プロンプトが曖昧だと、AIも曖昧な答えになってしまいます。
悪いプロンプト例
まずは、うまくいかないプロンプトの典型例から聞いてみました。
1、とにかく文章が短い
このソースコードについて教えて
AIに聞く内容として、情報が少なすぎて「どのレベルで」「何を」説明すればいいか判断できません。結果として、抽象的な内容の説明のみ帰ってくるような回答になりがちです。
2、目的が書かれていない
このコードを修正して
修正の目的が分からないため、AIは推測で答えるしかなくなります。
- 可読性を高めたいのか
- パフォーマンスを上げたいのか
- バグの修正をしたいのか
3、前提条件が抜けている
このコード修正の最適な方法を教えて
前提として、どんな状況なのかがないとAIは「一般論」しか返せません。
- 何を
- どの環境で
- どの制約のもとで
良いプロンプトの基本構成
ChatGPT 5.2に「良いプロンプトって何?」と聞いたところ、返ってきた答えをSE目線で整理すると、次の構成が非常に重要でした。
基本構成
この4点を記載するだけで、回答の精度は一気に上がります。
- 役割を書く(初心者/実務向けなど)
- 目的・何をしたいか(Why)を書く
- 前提条件(環境・制約)を書く
- アウトプットの形式を書く
具体例
以下のような形で投げてみると、回答の「ブレ」はかなり削減できる可能性があります。
【役割】
あなたはJavaプログラマーの専門家です。
【目的】
処理実行中にエラーが発生しました。
原因について可能性がある内容を教えて
【エラー内容】
Exception:
.
.
.
【ソースコード】
・
・
・
【前提】
言語:Java
環境:AWS EC2のWindowsサーバー
【回答アウトプット】
・具体例ありの文章で記載
プロンプトは一発で決めなくても良い
SE目線で一番伝えたいのは、プロンプトは一発で決めなくても良いという点でした。会話ベースの調整 の方が、良い結果につながることが多いとのことです。これは、要件定義を一発で決められないのと同じです。
- 雑に投げる
- 返答を見る
- 検証する
- 足りない条件を追加する
まとめ
ChatGPT使っていて強く感じるのは、AIの賢さ以上に、こちらの聞き方が結果を左右するということです。
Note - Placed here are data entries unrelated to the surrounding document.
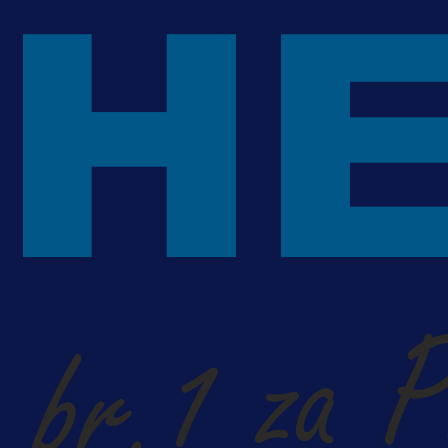
Da li je selektor zadovoljan: Evo š
je Barbarez rekao o transferu
Alajbegovića u Juventus!
1 dan 17 h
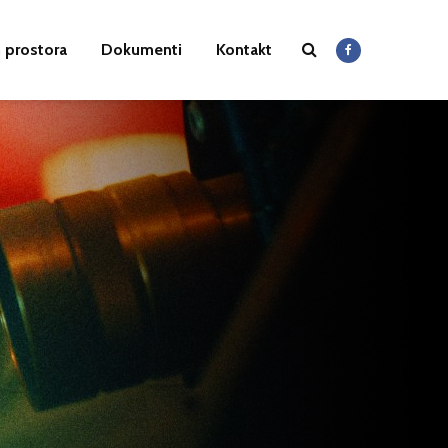
 prostora
Dokumenti
Kontakt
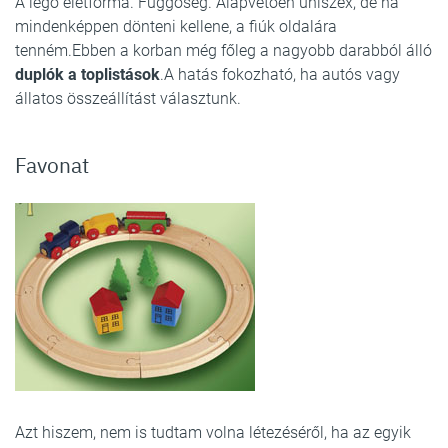
A legó életforma. Függőség. Alapvetően uniszex, de ha
mindenképpen dönteni kellene, a fiúk oldalára
tenném.Ebben a korban még főleg a nagyobb darabból álló
duplók a toplistások
.A hatás fokozható, ha autós vagy
állatos összeállítást választunk.
Favonat
Azt hiszem, nem is tudtam volna létezéséről, ha az egyik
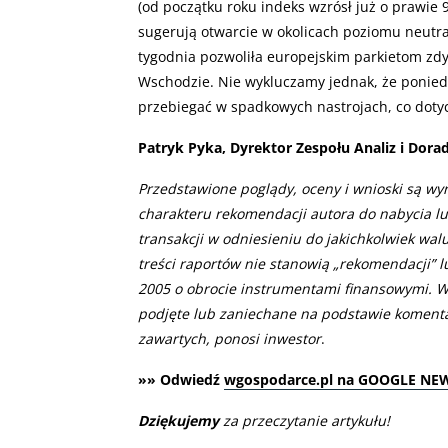
(od początku roku indeks wzrósł już o prawie 
sugerują otwarcie w okolicach poziomu neutr
tygodnia pozwoliła europejskim parkietom zd
Wschodzie. Nie wykluczamy jednak, że ponie
przebiegać w spadkowych nastrojach, co doty
Patryk Pyka, Dyrektor Zespołu Analiz i Dor
Przedstawione poglądy, oceny i wnioski są wy
charakteru rekomendacji autora do nabycia l
transakcji w odniesieniu do jakichkolwiek wal
treści raportów nie stanowią „rekomendacji” 
2005 o obrocie instrumentami finansowymi. W
podjęte lub zaniechane na podstawie komenta
zawartych, ponosi inwestor
.
»» Odwiedź
wgospodarce.pl na GOOGLE NE
Dziękujemy
za przeczytanie artykułu!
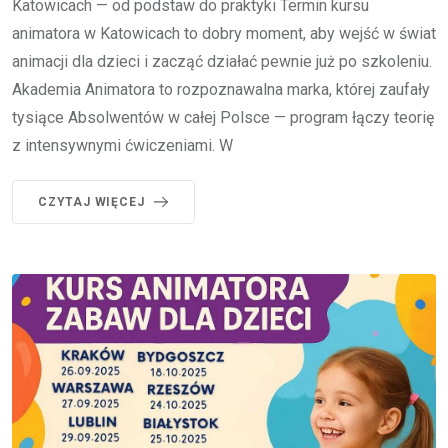
Katowicach — od podstaw do praktyki Termin kursu
animatora w Katowicach to dobry moment, aby wejść w świat
animacji dla dzieci i zacząć działać pewnie już po szkoleniu.
Akademia Animatora to rozpoznawalna marka, której zaufały
tysiące Absolwentów w całej Polsce — program łączy teorię
z intensywnymi ćwiczeniami. W
CZYTAJ WIĘCEJ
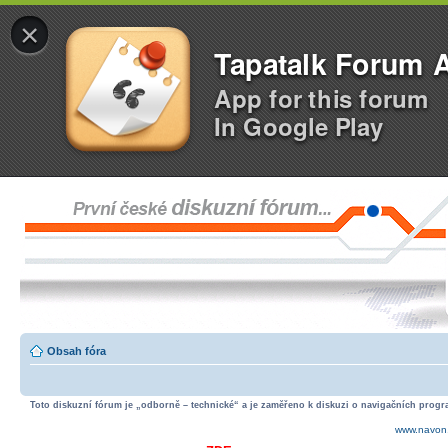
×
Tapatalk Forum 
App for this forum
In Google Play
Obsah fóra
Toto diskuzní fórum je „odborně – technické“ a je zaměřeno k diskuzi o navigačních progra
www.navon.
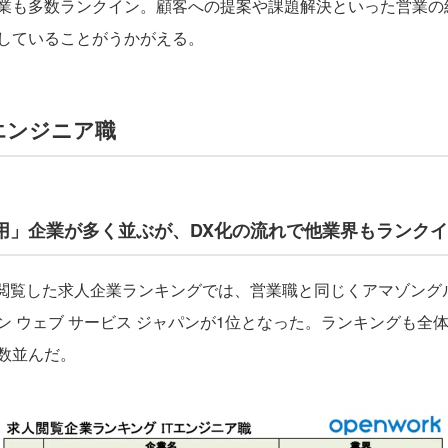
業も多数ランクイン。顧客への提案や課題解決といった営業の
していることがうかがえる。
エンジニア職
運用」企業が多く並ぶが、DX化の流れで他業界もランク
閲覧した求人企業ランキングでは、営業職と同じくアマゾング
 ウェブ サービス ジャパンが1位となった。ランキングも全体的
数並んだ。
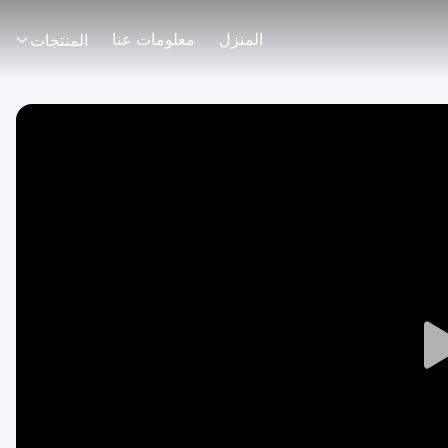
المنزل
معلومات عنا
المنتجات
Play
Video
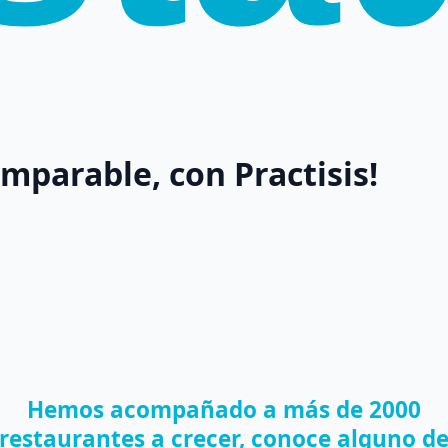
imparable, con Practisis!
Hemos acompañado a más de 2000
restaurantes a crecer, conoce alguno d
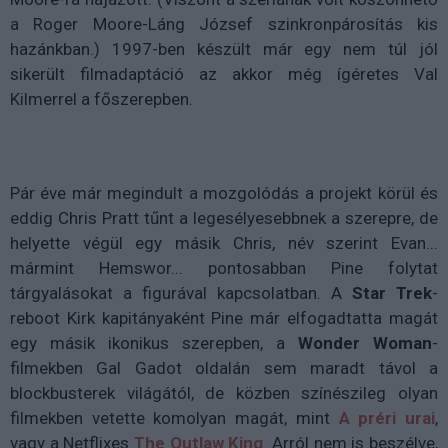
a Roger Moore-Láng József szinkronpárosítás kis
hazánkban.) 1997-ben készült már egy nem túl jól
sikerült filmadaptáció az akkor még ígéretes Val
Kilmerrel a főszerepben.
Pár éve már megindult a mozgolódás a projekt körül és
eddig Chris Pratt tűnt a legesélyesebbnek a szerepre, de
helyette végül egy másik Chris, név szerint Evan...
mármint Hemswor... pontosabban Pine folytat
tárgyalásokat a figurával kapcsolatban. A
Star Trek
-
reboot Kirk kapitányaként Pine már elfogadtatta magát
egy másik ikonikus szerepben, a
Wonder Woman
-
filmekben Gal Gadot oldalán sem maradt távol a
blockbusterek világától, de közben színészileg olyan
filmekben vetette komolyan magát, mint
A préri urai
,
vagy a Netflixes
The Outlaw King
. Arról nem is beszélve,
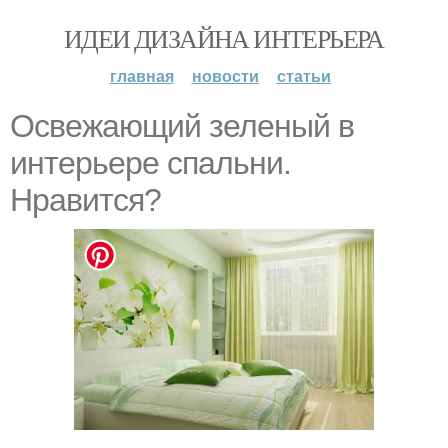
ИДЕИ ДИЗАЙНА ИНТЕРЬЕРА
главная
новости
статьи
Освежающий зеленый в
интерьере спальни.
Нравится?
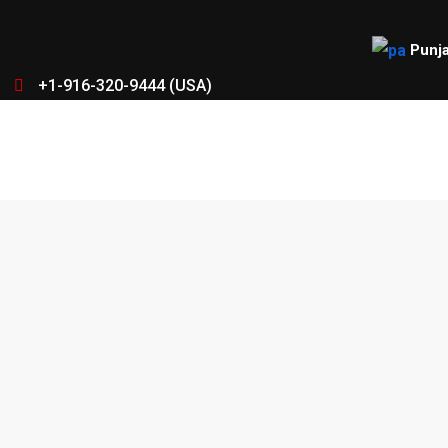
Punja
+1-916-320-9444 (USA)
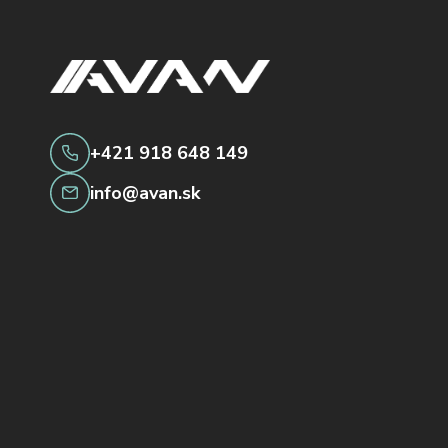
+421 918 648 149
info@avan.sk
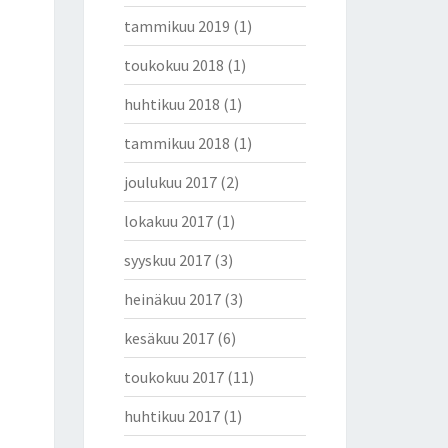
tammikuu 2019
(1)
toukokuu 2018
(1)
huhtikuu 2018
(1)
tammikuu 2018
(1)
joulukuu 2017
(2)
lokakuu 2017
(1)
syyskuu 2017
(3)
heinäkuu 2017
(3)
kesäkuu 2017
(6)
toukokuu 2017
(11)
huhtikuu 2017
(1)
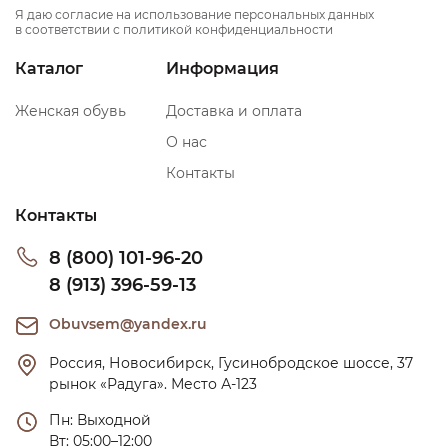
Я даю согласие на использование персональных данных
в соответствии с политикой конфиденциальности
Каталог
Информация
Женская обувь
Доставка и оплата
О нас
Контакты
Контакты
8 (800) 101-96-20
8 (913) 396-59-13
Obuvsem@yandex.ru
Россия, Новосибирск, Гусинобродское шоссе, 37 
рынок «Радуга». Место А-123
Пн: Выходной

Вт: 05:00–12:00
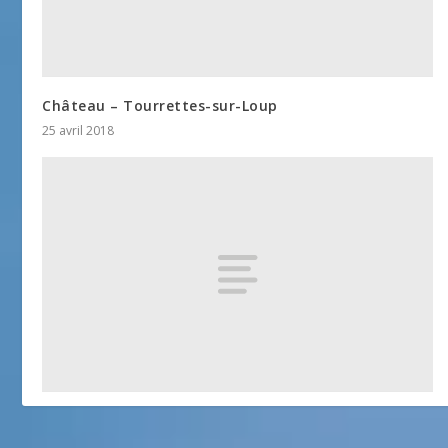
Château – Tourrettes-sur-Loup
25 avril 2018
Tourrettes-sur-Loup
20 juin 2013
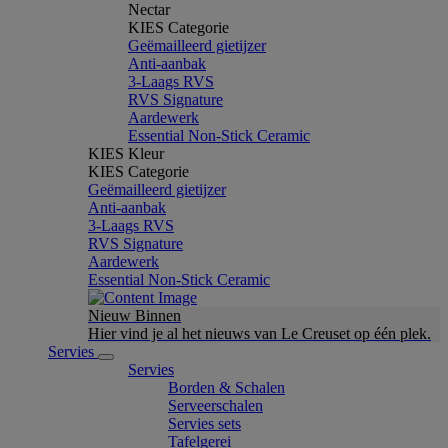
Nectar
KIES Categorie
Geëmailleerd gietijzer
Anti-aanbak
3-Laags RVS
RVS Signature
Aardewerk
Essential Non-Stick Ceramic
KIES Kleur
KIES Categorie
Geëmailleerd gietijzer
Anti-aanbak
3-Laags RVS
RVS Signature
Aardewerk
Essential Non-Stick Ceramic
Nieuw Binnen
Hier vind je al het nieuws van Le Creuset op één plek.
Servies
Servies
Borden & Schalen
Serveerschalen
Servies sets
Tafelgerei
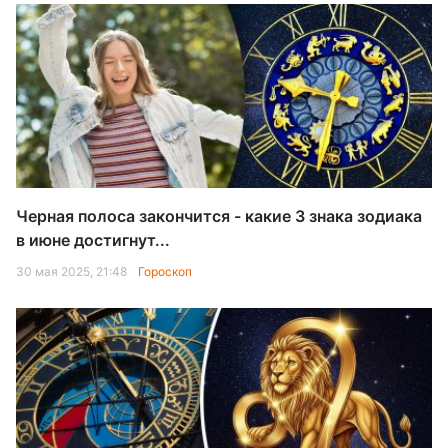
Черная полоса закончится - какие 3 знака зодиака
в июне достигнут...
30 мая 2025, 21:48
Гороскоп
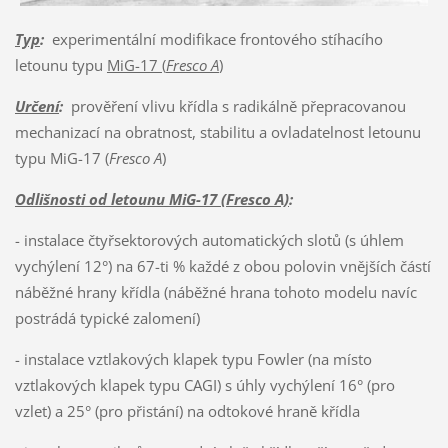
Typ
:
experimentální modifikace frontového stíhacího
letounu typu
MiG-17 (
Fresco A
)
Určení
:
prověření vlivu křídla s radikálně přepracovanou
mechanizací na obratnost, stabilitu a ovladatelnost letounu
typu MiG-17 (
Fresco A
)
Odlišnosti od letounu MiG-17 (Fresco A)
:
- instalace čtyřsektorových automatických slotů (s úhlem
vychýlení 12°) na 67-ti % každé z obou polovin vnějších částí
náběžné hrany křídla (náběžné hrana tohoto modelu navíc
postrádá typické zalomení)
- instalace vztlakových klapek typu Fowler (na místo
vztlakových klapek typu CAGI) s úhly vychýlení 16° (pro
vzlet) a 25° (pro přistání) na odtokové hraně křídla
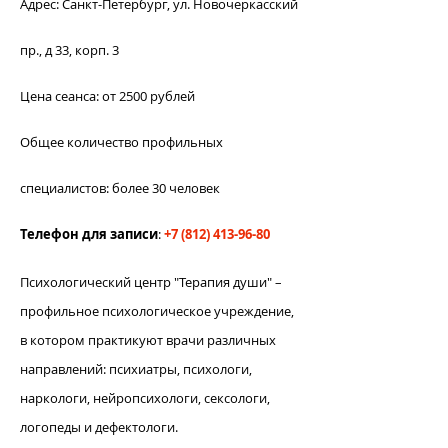
Адрес: Санкт-Петербург, ул. Новочеркасский
пр., д 33, корп. 3
Цена сеанса: от 2500 рублей
Общее количество профильных
специалистов: более 30 человек
Телефон для записи
:
+7 (812) 413-96-80
Психологический центр "Терапия души" –
профильное психологическое учреждение,
в котором практикуют врачи различных
направлений: психиатры, психологи,
наркологи, нейропсихологи, сексологи,
логопеды и дефектологи.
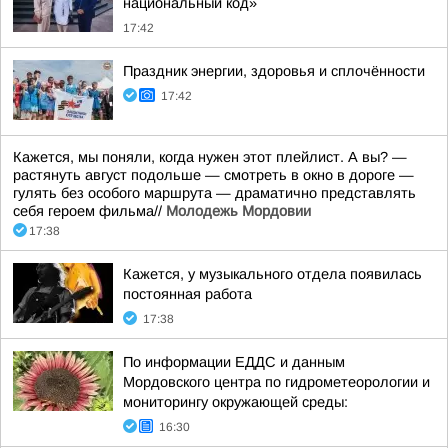
национальный код»
17:42
Праздник энергии, здоровья и сплочённости
17:42
Кажется, мы поняли, когда нужен этот плейлист. А вы? —
растянуть август подольше — смотреть в окно в дороге —
гулять без особого маршрута — драматично представлять
себя героем фильма//
Молодежь Мордовии
17:38
Кажется, у музыкального отдела появилась
постоянная работа
17:38
По информации ЕДДС и данным
Мордовского центра по гидрометеорологии и
мониторингу окружающей среды:
16:30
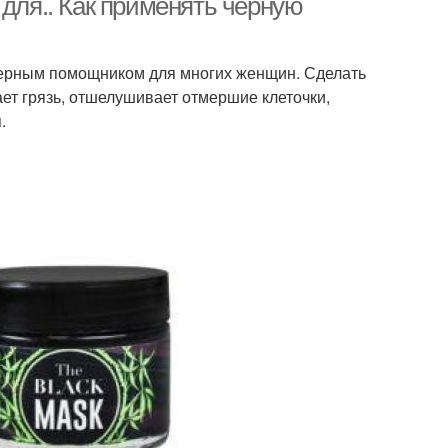
 для.. Как применять черную
верным помощником для многих женщин. Сделать
ает грязь, отшелушивает отмершие клеточки,
.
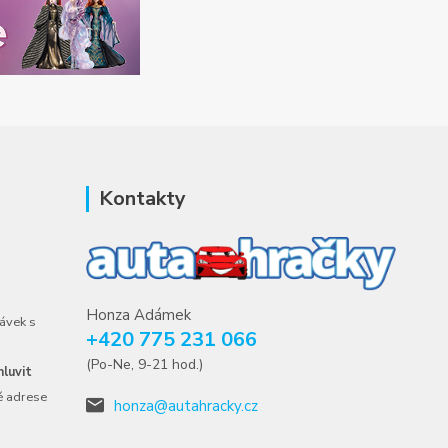
Kontakty
Honza Adámek
ávek s
+420 775 231 066
(Po-Ne, 9-21 hod.)
luvit
é adrese
honza@autahracky.cz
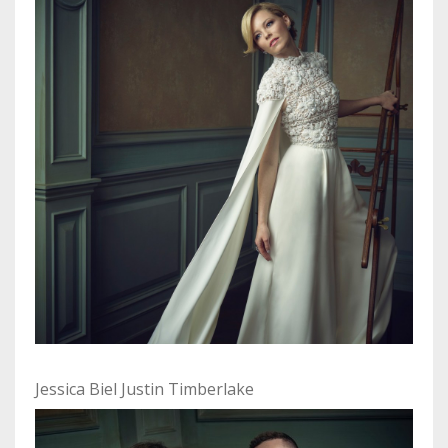
Jessica Biel Justin Timberlake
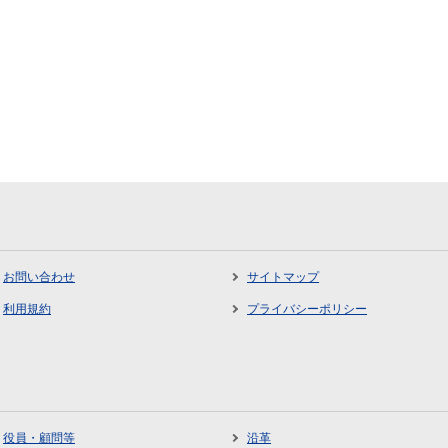
お問い合わせ
サイトマップ
利用規約
プライバシーポリシー
役員・顧問等
沿革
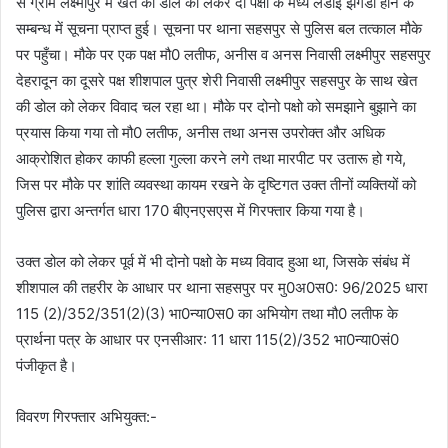
से ग्राम लक्ष्मीपुर मे खेत की डोल को लेकर दो पक्षों के मध्य लडाई झगडा होने के
सम्बन्ध में सूचना प्राप्त हुई। सूचना पर थाना सहसपुर से पुलिस बल तत्काल मौके
पर पहुँचा। मौके पर एक पक्ष मौ0 लतीफ, अनीस व अनस निवासी लक्ष्मीपुर सहसपुर
देहरादून का दूसरे पक्ष शीशपाल पुत्र शेरी निवासी लक्ष्मीपुर सहसपुर के साथ खेत
की डोल को लेकर विवाद चल रहा था। मौके पर दोनो पक्षो को समझाने बुझाने का
प्रयास किया गया तो मौ0 लतीफ, अनीस तथा अनस उपरोक्त और अधिक
आक्रोशित होकर काफी हल्ला गुल्ला करने लगे तथा मारपीट पर उतारू हो गये,
जिस पर मौके पर शांति व्यवस्था कायम रखने के दृष्टिगत उक्त तीनों व्यक्तियों को
पुलिस द्वारा अन्तर्गत धारा 170 बीएनएसएस में गिरफ्तार किया गया है।
उक्त डोल को लेकर पूर्व में भी दोनो पक्षो के मध्य विवाद हुआ था, जिसके संबंध में
शीशपाल की तहरीर के आधार पर थाना सहसपुर पर मु0अ0स0: 96/2025 धारा
115 (2)/352/351(2)(3) भा0न्या0स0 का अभियोग तथा मौ0 लतीफ के
प्रार्थना पत्र के आधार पर एनसीआर: 11 धारा 115(2)/352 भा0न्या0सं0
पंजीकृत है।
विवरण गिरफ्तार अभियुक्त:-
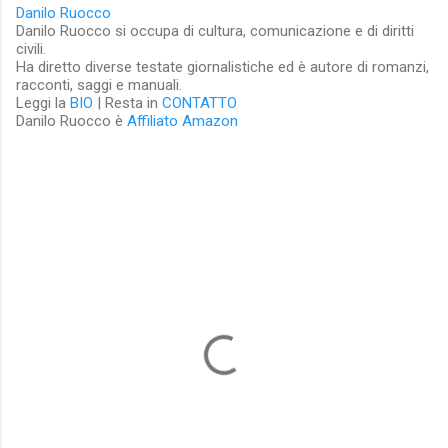
Danilo Ruocco
Danilo Ruocco si occupa di cultura, comunicazione e di diritti
civili.
Ha diretto diverse testate giornalistiche ed è autore di romanzi,
racconti, saggi e manuali.
Leggi la
BIO
| Resta in
CONTATTO
Danilo Ruocco è
Affiliato Amazon
C
o
m
m
e
n
t
i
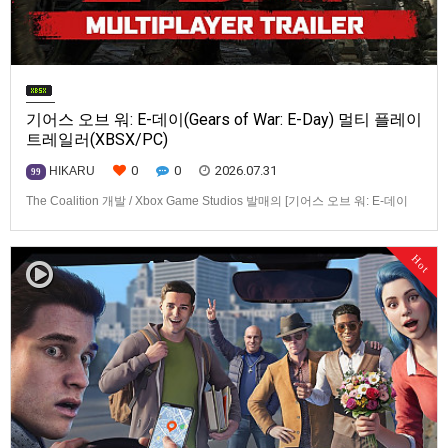
기어스 오브 워: E-데이(Gears of War: E-Day) 멀티 플레이
트레일러(XBSX/PC)
0
0
2026.07.31
HIKARU
99
The Coalition 개발 / Xbox Game Studios 발매의 [기어스 오브 워: E-데이
(Gears of War: E-Day)] 동영상입니다.발매 기종은 Xbox Series X|S, PC. 발
매는 2026년 10월 6일로 예정.
Hot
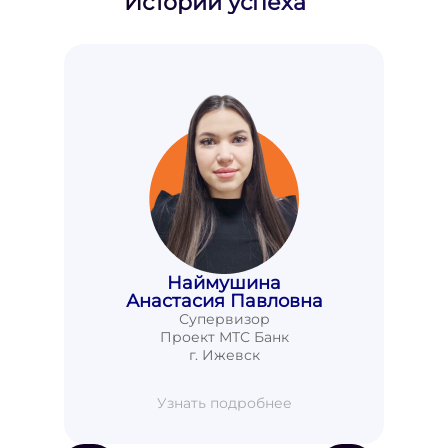
Истории успеха
Наймушина
Анастасия Павловна
Супервизор
Проект МТС Банк
г. Ижевск
Узнать подробнее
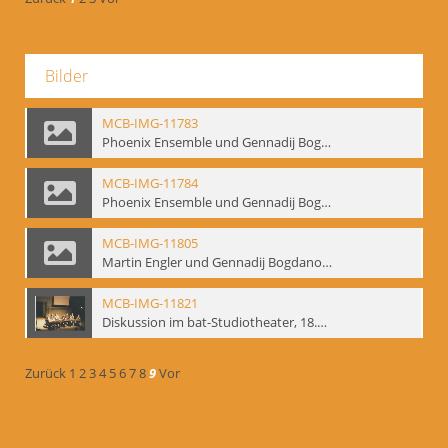
Bilder
MCB-IMG-11783
Phoenix Ensemble und Gennadij Bogdanow; BM-img-105-9
MCB-IMG-11784
Phoenix Ensemble und Gennadij Bogdanow; BM-img-105-10
MCB-IMG-11805
Martin Engler und Gennadij Bogdanow; BM-img-113
MCB-IMG-11821
Diskussion im bat-Studiotheater, 18.09.1995; BM-img-127-3
Zurück
1
2
3
4
5
6
7
8
9
Vor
「何をしたいのか」「どんな前提なのか」「どんな形で返してほしいのか」これらを言葉にして伝えることでより明確な回答が得られます。
要件定義や設計レビューと、本質は同じです。だからこそ、プロンプトが上手くなるほど、自分の考えも自然と整理されていきます。
ChatGPTは「答えを出す装置」だけではなく、自分自身の思考を助ける道具として使用していくのも良いのかもしれません。